*** Block opens ***
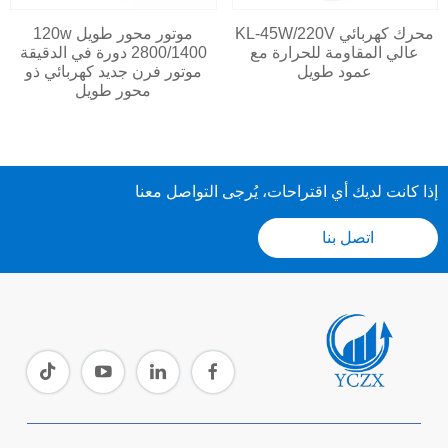
محرك كهربائي KL-45W/220V
موتور محور طويل 120w
عالي المقاومة للحرارة مع
2800/1400 دورة في الدقيقة
عمود طويل
موتور فرن جديد كهربائي ذو
محور طويل
إذا كانت لديك أي اقتراحات، يُرجى التواصل معنا
اتصل بنا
*** Block closes ***
◆ What you have to do
Please copy the records above word for word, omitting every picture.

◆ Written reply
محرك كهربائي KL-45W/220V
موتور محور طويل 120w
عالي المقاومة للحرارة مع
2800/1400 دورة في الدقيقة
عمود طويل
موتور فرن جديد كهربائي ذو
محور طويل
إذا كانت لديك أي اقتراحات، يُرجى التواصل معنا
اتصل بنا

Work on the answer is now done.